⟨
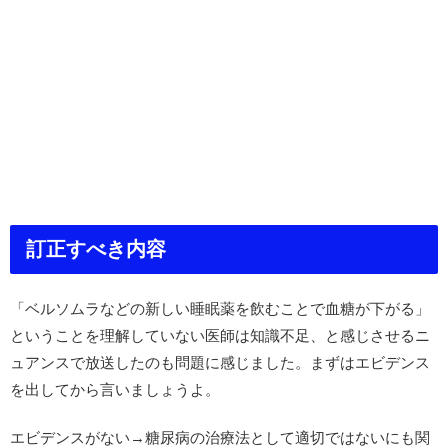
訂正すべき内容
「ベルソムラなどの新しい睡眠薬を飲むことで血糖が下がる」
ということを理解していない医師は知識不足、と感じさせるニ
ュアンスで放送したのも問題に感じました。まずはエビデンス
を出してから言いましょうよ。
エビデンスがない→糖尿病の治療法として適切ではないにも関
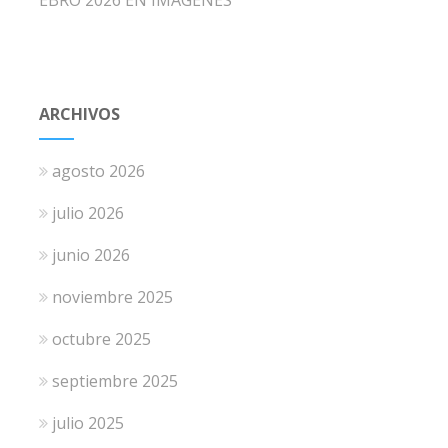
ARCHIVOS
agosto 2026
julio 2026
junio 2026
noviembre 2025
octubre 2025
septiembre 2025
julio 2025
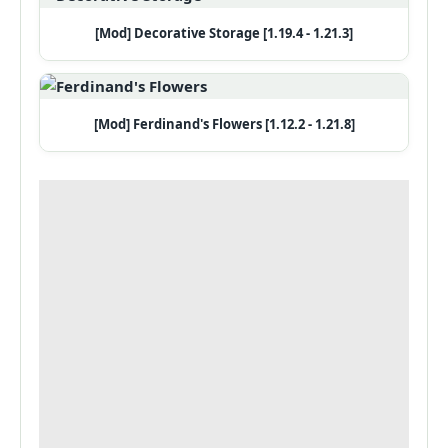
[Mod] Decorative Storage [1.19.4 - 1.21.3]
[Mod] Ferdinand's Flowers [1.12.2 - 1.21.8]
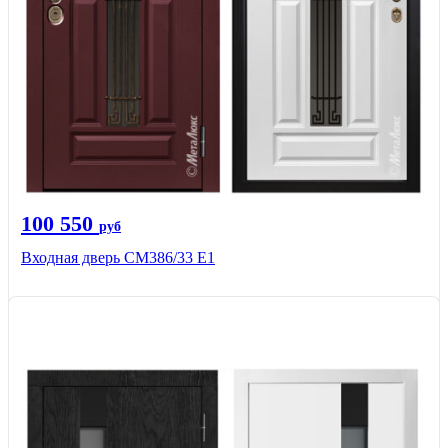
100 550
руб
Входная дверь СМ386/33 Е1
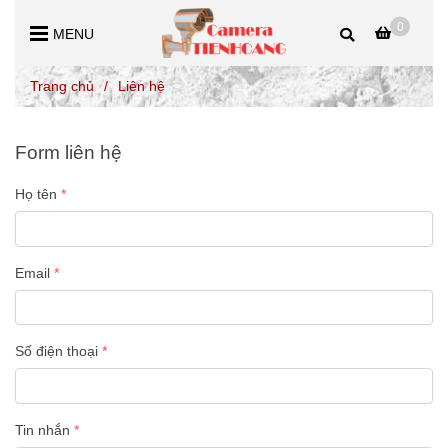
0
MENU
Trang chủ
/
Liên hệ
Form liên hệ
Họ tên
Email
Số điện thoại
Tin nhắn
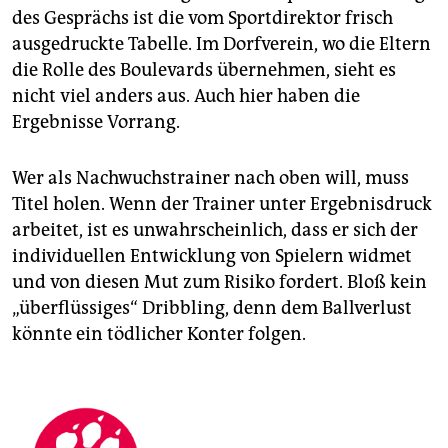
des Gesprächs ist die vom Sportdirektor frisch
ausgedruckte Tabelle. Im Dorfverein, wo die Eltern
die Rolle des Boulevards übernehmen, sieht es
nicht viel anders aus. Auch hier haben die
Ergebnisse Vorrang.
Wer als Nachwuchstrainer nach oben will, muss
Titel holen. Wenn der Trainer unter Ergebnisdruck
arbeitet, ist es unwahrscheinlich, dass er sich der
individuellen Entwicklung von Spielern widmet
und von diesen Mut zum Risiko fordert. Bloß kein
„überflüssiges“ Dribbling, denn dem Ballverlust
könnte ein tödlicher Konter folgen.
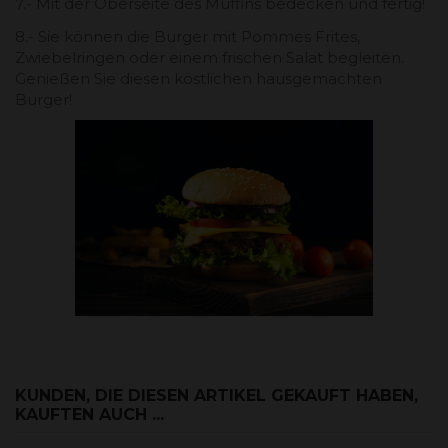
7.- Mit der Oberseite des Muffins bedecken und fertig!
8.- Sie können die Burger mit Pommes Frites,
Zwiebelringen oder einem frischen Salat begleiten.
Genießen Sie diesen köstlichen hausgemachten
Burger!
KUNDEN, DIE DIESEN ARTIKEL GEKAUFT HABEN,
KAUFTEN AUCH ...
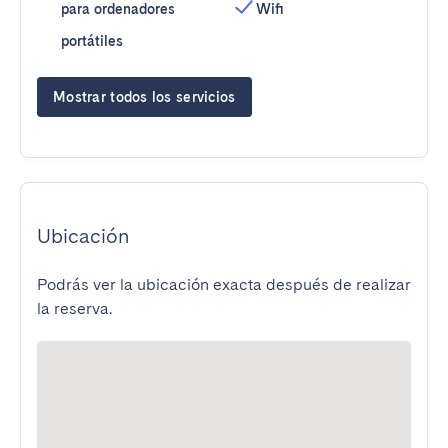
para ordenadores
Wifi
portátiles
Mostrar todos los servicios
Ubicación
Podrás ver la ubicación exacta después de realizar
la reserva.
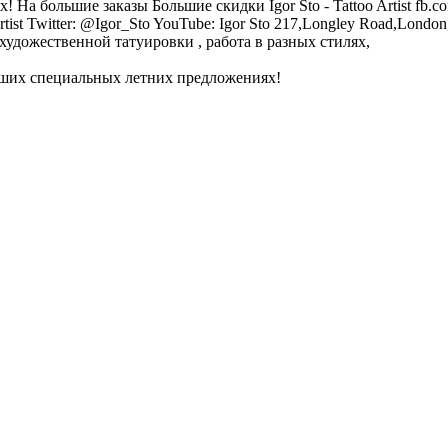
 большие заказы Большие скидки Igor Sto - Tattoo Artist fb.com/cr
toartist Twitter: @Igor_Sto YouTube: Igor Sto 217,Longley Road,London
художественной татуировки , работа в разных стилях,
наших специальных летних предложениях!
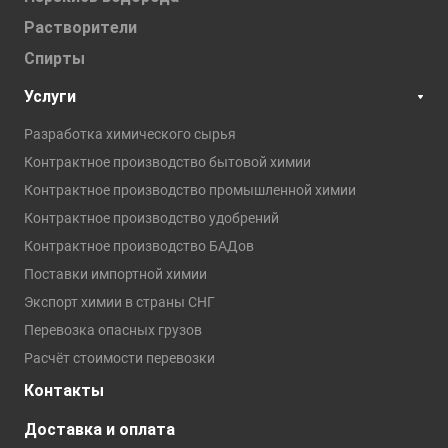
Растворители
Спирты
Услуги
Разработка химического сырья
Контрактное производство бытовой химии
Контрактное производство промышленной химии
Контрактное производство удобрений
Контрактное производство БАДов
Поставки импортной химии
Экспорт химии в страны СНГ
Перевозка опасных грузов
Расчёт стоимости перевозки
Контакты
Доставка и оплата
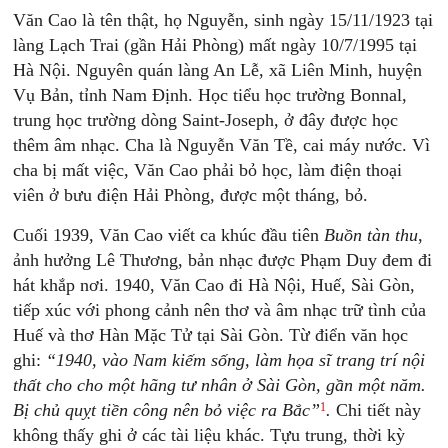
Văn Cao là tên thật, họ Nguyễn, sinh ngày 15/11/1923 tại
làng Lạch Trai (gần Hải Phòng) mất ngày 10/7/1995 tại
Hà Nội. Nguyên quán làng An Lễ, xã Liên Minh, huyện
Vụ Bản, tỉnh Nam Định. Học tiểu học trường Bonnal,
trung học trường dòng Saint-Joseph, ở đây được học
thêm âm nhạc. Cha là Nguyễn Văn Tề, cai máy nước. Vì
cha bị mất việc, Văn Cao phải bỏ học, làm điện thoại
viên ở bưu điện Hải Phòng, được một tháng, bỏ.
Cuối 1939, Văn Cao viết ca khúc đầu tiên
Buồn tàn thu
,
ảnh hưởng Lê Thương, bản nhạc được Phạm Duy đem đi
hát khắp nơi. 1940, Văn Cao đi Hà Nội, Huế, Sài Gòn,
tiếp xúc với phong cảnh nên thơ và âm nhạc trữ tình của
Huế và thơ Hàn Mặc Tử tại Sài Gòn. Từ điển văn học
ghi:
“1940, vào Nam kiếm sống, làm họa sĩ trang trí nội
thất cho cho một hãng tư nhân ở Sài Gòn, gần một năm.
1
Bị chủ quỵt tiền công nên bỏ việc ra Bắc”
.
Chi tiết này
không thấy ghi ở các tài liệu khác. Tựu trung, thời kỳ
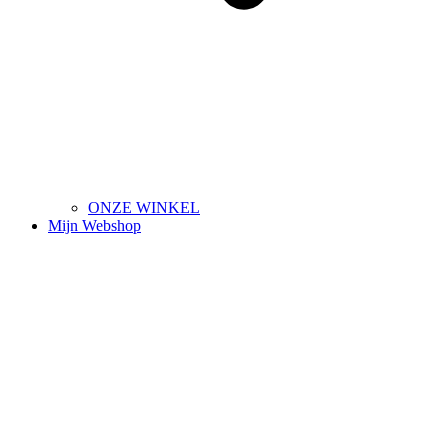
ONZE WINKEL
Mijn Webshop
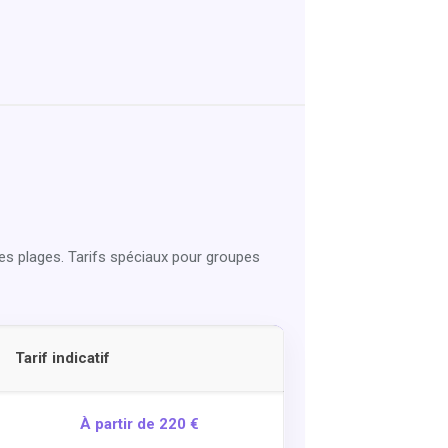
es plages. Tarifs spéciaux pour groupes
Tarif indicatif
À partir de 220 €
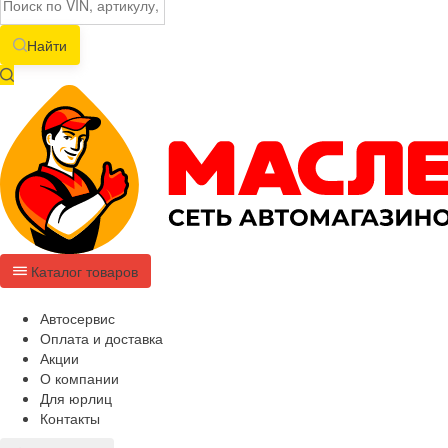
Найти
Каталог товаров
Автосервис
Оплата и доставка
Акции
О компании
Для юрлиц
Контакты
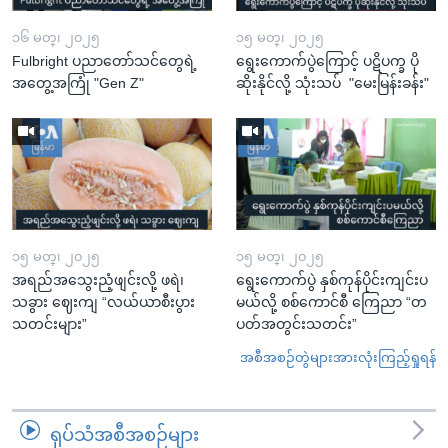
၁၆ မတ္၊ ၂၀၂၅
၁၅ မတ္၊ ၂၀၂၅
Fulbright ပညာတော်သင်တွေရဲ့
ရွေးကောက်ပွဲကြောင့် ပဋိပက္ခ ပို
အတွေ့အကြုံ "Gen Z"
ဆိုးနိုင်လို့ သုံးသပ် "မေးမြန်းခန်း"
၁၅ မတ္၊ ၂၀၂၅
၁၅ မတ္၊ ၂၀၂၅
အရည်အသွေးညံ့ဖျင်းလို့ ဖရဲ၊
ရွေးကောက်ပွဲ နှစ်ကုန်ပိုင်းကျင်းပ
သခွား ဈေးကျ “လယ်ယာစီးပွား
မယ်လို့ စစ်ကောင်စီ ကြေညာ “တ
သတင်းများ”
ပတ်အတွင်းသတင်း”
အစီအစဉ်တွဲများအားလုံးကြည့်ရှုရန်
ရုပ်သံအစီအစဉ်များ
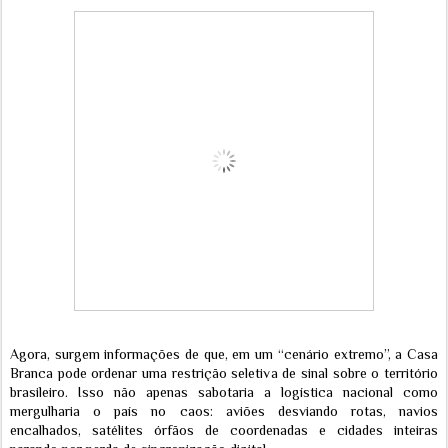
Agora, surgem informações de que, em um “cenário extremo”, a Casa
Branca pode ordenar uma restrição seletiva de sinal sobre o território
brasileiro. Isso não apenas sabotaria a logística nacional como
mergulharia o país no caos: aviões desviando rotas, navios
encalhados, satélites órfãos de coordenadas e cidades inteiras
⟩
Across the whole listing above, report each line that includes "Контрактное".

Контрактное производство бытовой химии
Контрактное производство промышленной химии
Контрактное производство удобрений
Контрактное производство БАДов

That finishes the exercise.